Silver walked over to him. “What’s the situation, Ensign?”

“Sir, I’m not really sure what happened down there.”

“What do you mean?”

“We were planting thermite to free the sub when the ice came down,” Galvez told him. “The submarine reported a complete shutdown of electronic systems.”

“We’re talking about our submarine?”

“Yes, sir.”

“Batteries, too?”

“No, sir. They had battery power. But the thermite was lost. Major Bryan and your captain were trying to free the submarine some other way. We cut the cable that was wrapped around the American and Chinese subs, then the major ordered the rest of us to come back.”

Then it was the towline, Silver thought. The nail that had cost them a kingdom. “Is the major still down there?”

“Yes, sir.”

“Do you know what they were going to do?”

“I’m sorry, sir, I do not.”

Silver thanked the ensign. The other members of the team were coming aboard. He watched the others as they removed their gear. No one spoke; they looked spent. The divers reminded him of training films he had seen years before, of men returning from combat missions. However the battle had gone, there were no cheers, no locker room camaraderie. They were just beaten down. It was something he had never experienced, never even witnessed.

Ensign Galvez shut the door and Lieutenant Black went over to Captain Puckett. The rear admiral followed her.

“Captain, how much hovering time do we have left?” she asked.

“Fifteen minutes,” Puckett replied. “That’s assuming we’re going to try and get back to Stanley with available fuel.”

“We are,” she said. “We don’t want to be here when the Chinese arrive.”

“Why not?” Silver asked.

“We managed to get some of their people out, sir,” the woman told him. “Your submarine—it’s a prototype with a new kind of drive, isn’t it?”

“I can’t discuss that.”

“I understand. The reason I asked, sir, is that the Chinese apparently knew it would be here.”

“Do you have information to that effect?”

“No, sir,” Lieutenant Black admitted. “But our guests might. They have an English-speaker on board.”

The rear admiral didn’t like that nugget of information. He didn’t like it at all. Signal intelligence was typically collected above-water. Other than coincidence and spying, there was no reason for an English-speaking sailor to be on board that submarine. The Chinese did not do anything by whim. He began to wonder, unhappily, if perhaps the death of Charlotte Davies had not been an accident either. Silver didn’t want to believe that but he couldn’t dismiss it.

Moses Houston was examining the divers and overheard what was said.

“It’s a good thing we took some of them on board,” Houston suggested. “If the major can refloat the submarine, sir, you may want to see that our guests spend a few days in a U.S. hospital. A Valium and Demerol drip to relax them—we’ll get that information.”

“Thank you, Lieutenant,” Silver snapped. Houston was taking the side of his superior officer. That was understandable. Silver just didn’t want to hear it.
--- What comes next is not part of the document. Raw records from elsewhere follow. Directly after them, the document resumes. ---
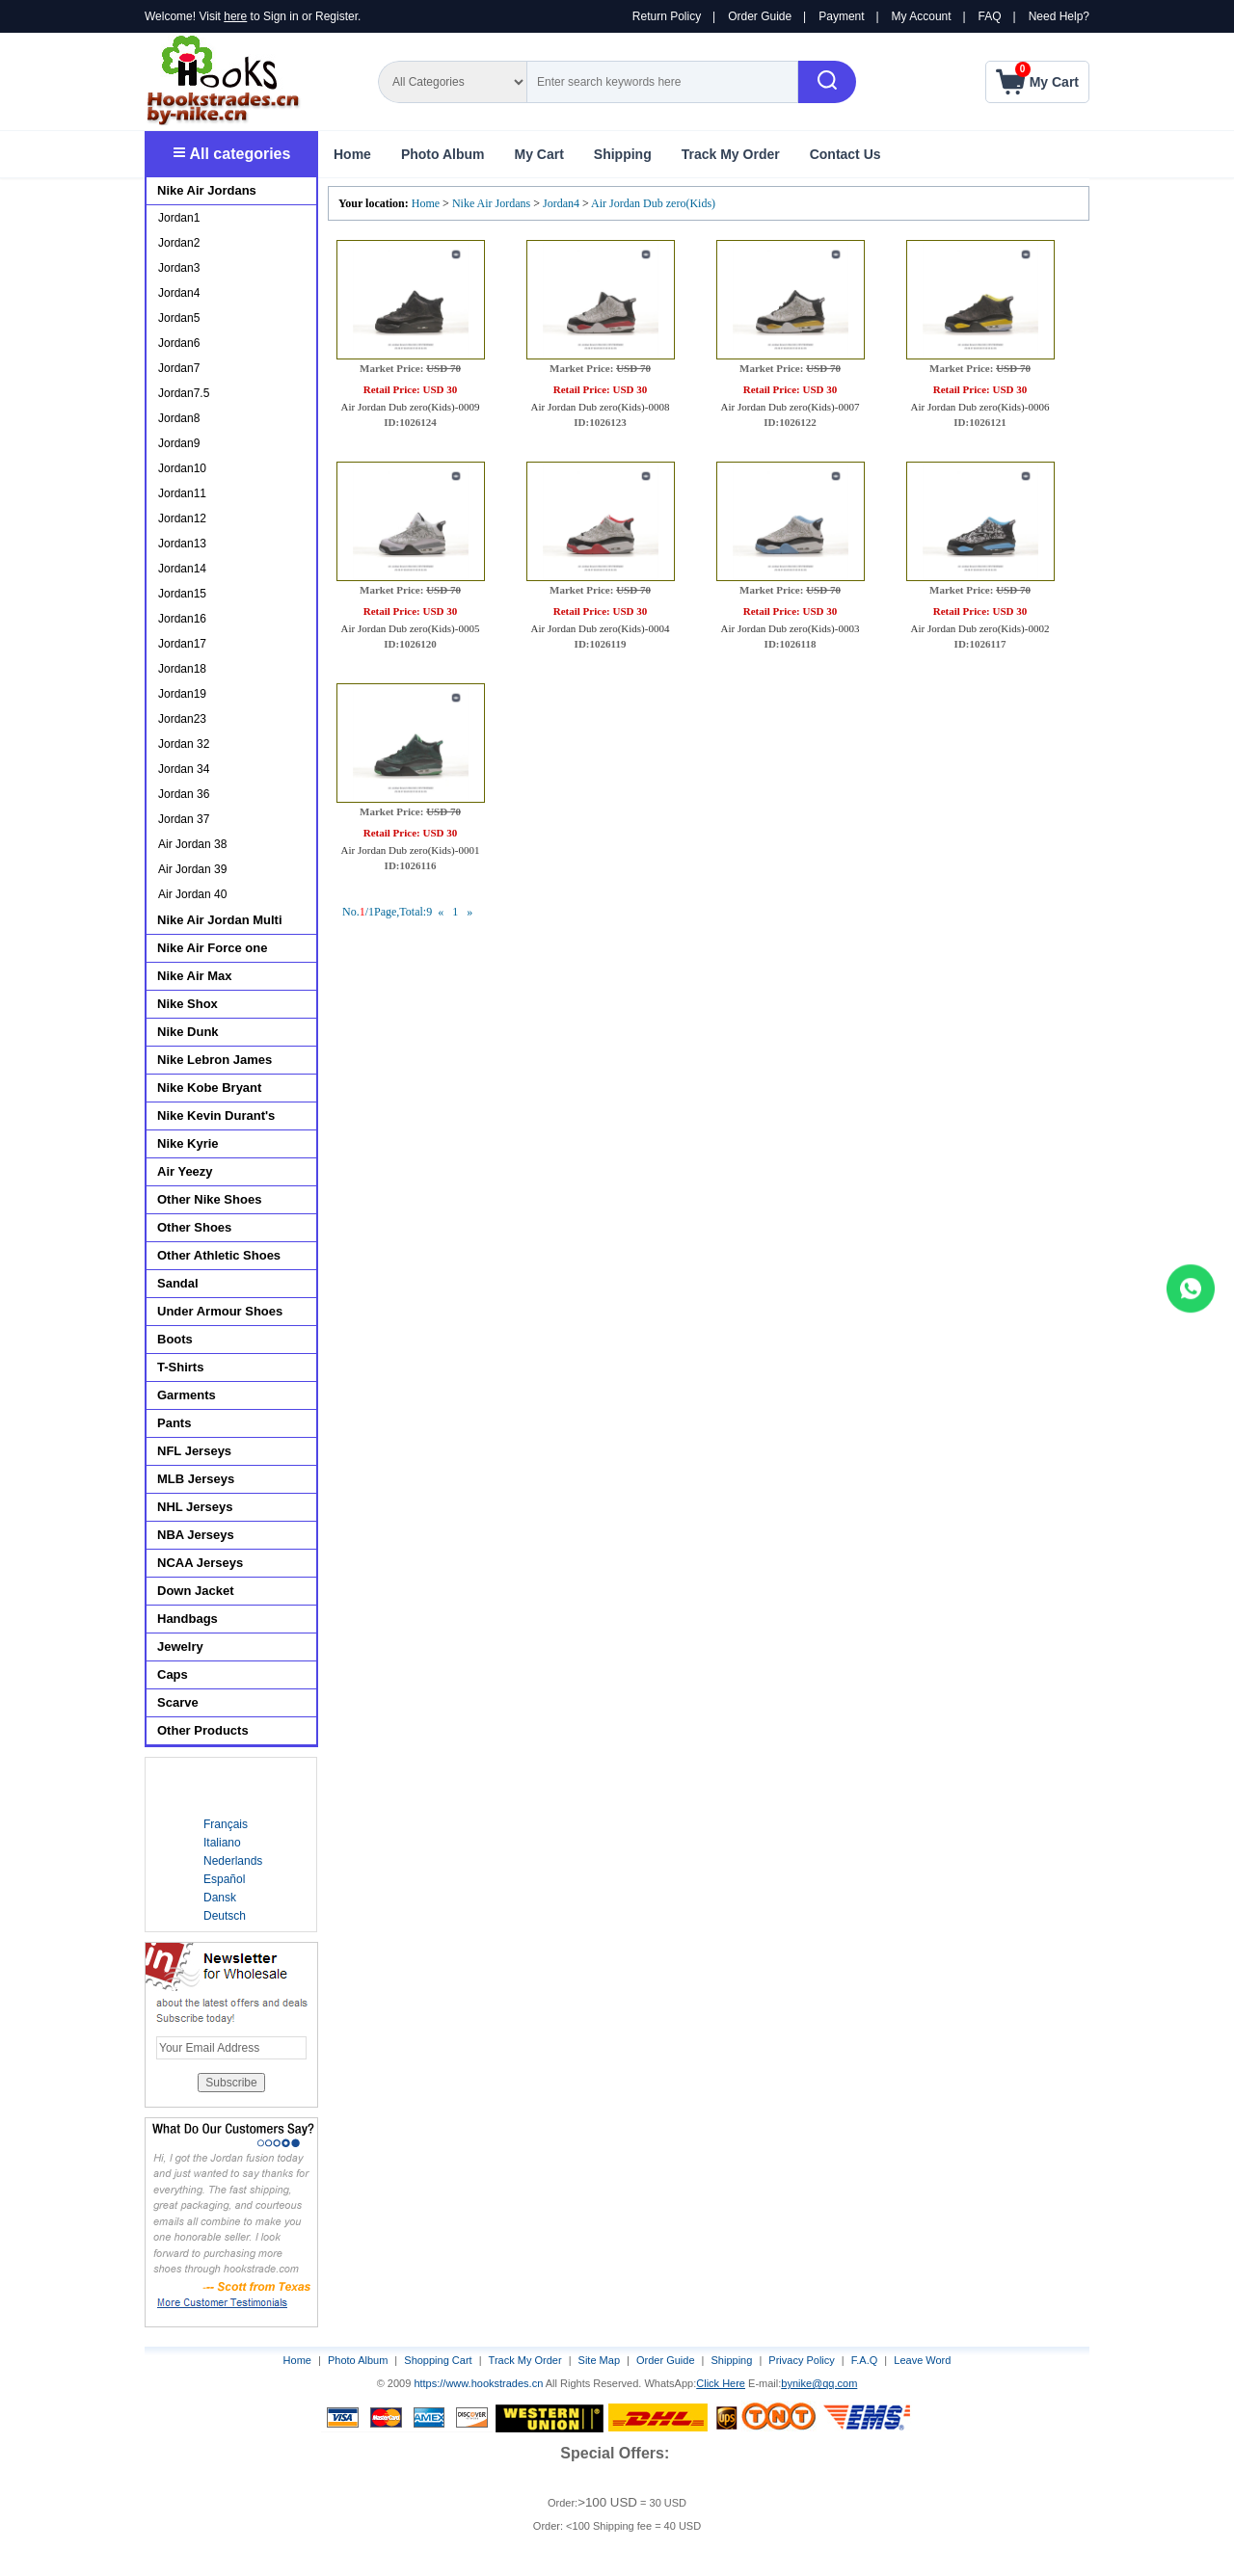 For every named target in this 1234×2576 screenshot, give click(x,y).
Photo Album (443, 154)
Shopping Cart (437, 2360)
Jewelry (180, 1646)
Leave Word (922, 2360)
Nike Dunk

Silver went to the hatch. Black dragged herself up behind him. They stood beside Wingate, looking out the small window, waiting for something to happen. Another man was waiting there, watching. One of the divers.

Suddenly, the water below them began to ripple excitedly. It rose, ridgelike, along a thick, short line from north to south. The helicopter jerked awake, soaring up and away as a wall of water erupted below them, geysering into the sky. Some of the spray reached the windows of the Chinook before it could bank away.

“Lieutenant, what did that look like to you?” Silver asked Black.

“C-4, sir.”

“Are you sure? It couldn’t be something that triggered the thermite?”

“No, sir. That was an ex plosion rather than a meltdown. It also wasn’t im plosion or landslide, which could be good news,” she replied.

“Why?” Silver asked.

“Because the only thing down there that could blow up that way was the C-4 the major was carrying.”

Silver continued to watch the spray as it fell back to the sea, sparkling in the sunlight. He did not say what was on his mind, what was probably on the minds of Black and Wingate as well.

He hoped that the detonation was to free the submarine, not to destroy it.